With millions and millions of patients already having received drug-coated stents–some estimates put the total number of DES patients as high as 6 million–even a very small increase in the risk of thrombosis becomes all the more significant. Writing in Cardiosource, the website of the American College of Cardiology, Drs. Sanjay Kaul and George A. Diamond noted that, based on the available evidence, drug-eluting stents may be responsible for more than 2,000 additional deaths every year when you consider the fact that roughly 1 million Americans per year receive a DES.
“Our romance with new technology–DES being only the most recent instance–is entirely understandable,” Drs. Kaul and Diamond write. “Technological innovation accounts for much of the miracle in modern medicine. It is entirely understandable, then, that: 1) device companies should want to develop new technology and support clinical trials necessary for regulatory approval and marketing so as to profit from the sale of that technology in a capitalistic market; 2) medical investigators should want to perform and publish such studies as a way to advance their careers; 3) insurance companies should want to rely on this information to justify reimbursing hospitals and physicians for utilization of that technology lest they be charged with restricting access to care in return for reducing their costs; and 4) hospitals and physicians should want to employ such state-of-the-art technology, and that patients should demand its use–even before long-term outcome trials confirm the short-term promise of that technology.
“Together, all these individually understandable incentives conspire to introduce promising new technology too quickly into the medical marketplace and to encourage its rapid overutilization. It is not at all surprising, then, that conflicts should exist between clinical practice and its evidentiary support, and that many DES interventions are thereby insufficiently justified.”
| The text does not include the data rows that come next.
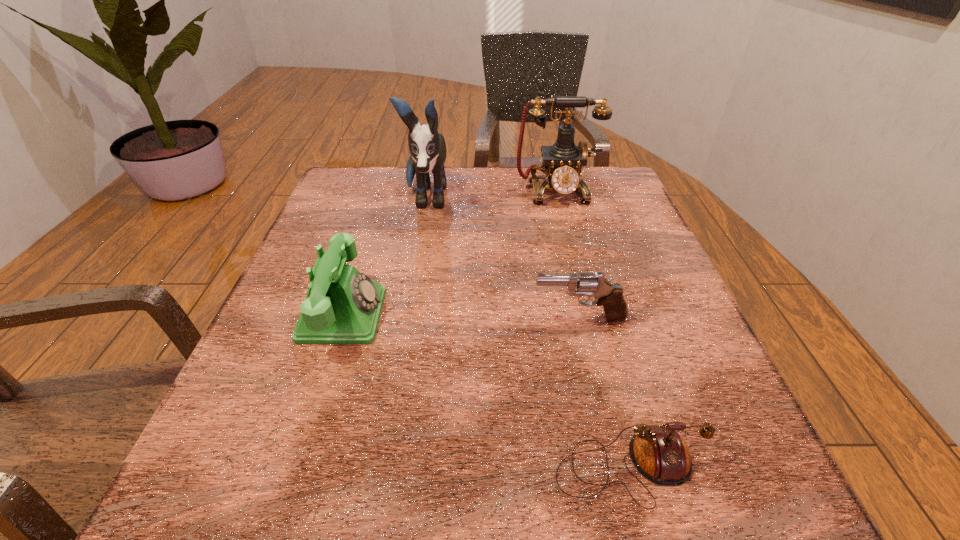 At what (x,y) coordinates should I click in order to perform the action: click on object that is at the near right corner. Please return your answer as a coordinate pair (x, y). This screenshot has height=540, width=960. Looking at the image, I should click on (658, 452).

Locate an element on the screen. The height and width of the screenshot is (540, 960). blank space at the far edge of the desktop is located at coordinates (532, 214).

The image size is (960, 540). I want to click on vacant space at the near edge of the desktop, so click(318, 471).

You are a GUI agent. You are given a task and a screenshot of the screen. Output one action in this format:
    pyautogui.click(x=<x>, y=<y>)
    Task: Click on the free location at the left edge
    
    Given the screenshot: What is the action you would take?
    pyautogui.click(x=334, y=399)

This screenshot has height=540, width=960. Find the location of `free space at the right edge of the desktop`. free space at the right edge of the desktop is located at coordinates (633, 301).

You are a GUI agent. You are given a task and a screenshot of the screen. Output one action in this format:
    pyautogui.click(x=<x>, y=<y>)
    Task: Click on the free region at the near left corner
    The image size is (960, 540).
    Given the screenshot: What is the action you would take?
    pyautogui.click(x=179, y=505)

The height and width of the screenshot is (540, 960). Identify the location of vacant space at the near right corner of the desktop. (742, 504).

I want to click on free space that is in between the second shortest object and the puppy, so click(503, 259).

Where is `vacant space that's between the puppy and the pistol`? This screenshot has width=960, height=540. vacant space that's between the puppy and the pistol is located at coordinates (503, 259).

Find the location of a particular element. Image resolution: width=960 pixels, height=540 pixels. empty location between the shortest telephone and the puppy is located at coordinates (527, 333).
While those two doctors don’t believe a recall or moratorium on DES is necessary, they do support further FDA review and the resulting labeling changes as well as “a more accurate, timely, and comprehensive post-market surveillance program.” They also believe the FDA should be doing more to curtail off-label uses, which still account for more than half of DES implantation. “Although the FDA does not have the mandate to impact medical practice,” they note, “it should nevertheless leverage its relationships with medical professional societies and device sponsors to collaborate on the development and implementation of new tools and programs that help mitigate unnecessary risk and promulgate best practice standards.”
If nothing else, the DES debate has assured that most healthcare professionals will be more vigilant and discerning when addressing the risks and benefits of DES usage. Based on the available findings, doctors should only recommend drug-eluting stents for patients with a high risk of restenosis or those patients who cannot or will not handle long-term antiplatelet therapy. Doctors should not be afraid to employ bare-metal stents in certain cases where the DES may prove too risky. (Since bare-metal stents can be three to four times cheaper than drug-coated stents, the issue may have financial ramifications as well.)
The use of clopidogrel (Plavix) has proven to be essential to the long-term health of DES patients. However, the FDA has not yet approved the drug for that usage, meaning that DES recipients must use the drug off-label. Mostly all parties agree that extending the antiplatelet therapy in DES patients may be necessary in order to prevent dangerous blood clotting.
As with any new drug, therapy, or device, long-term side effects may take years to reveal themselves. The hope is that the increased scrutiny facing drug-eluting stents will lead to better decisions by the medical community, further research by the manufacturers, and greater understanding and awareness on the part of patients themselves.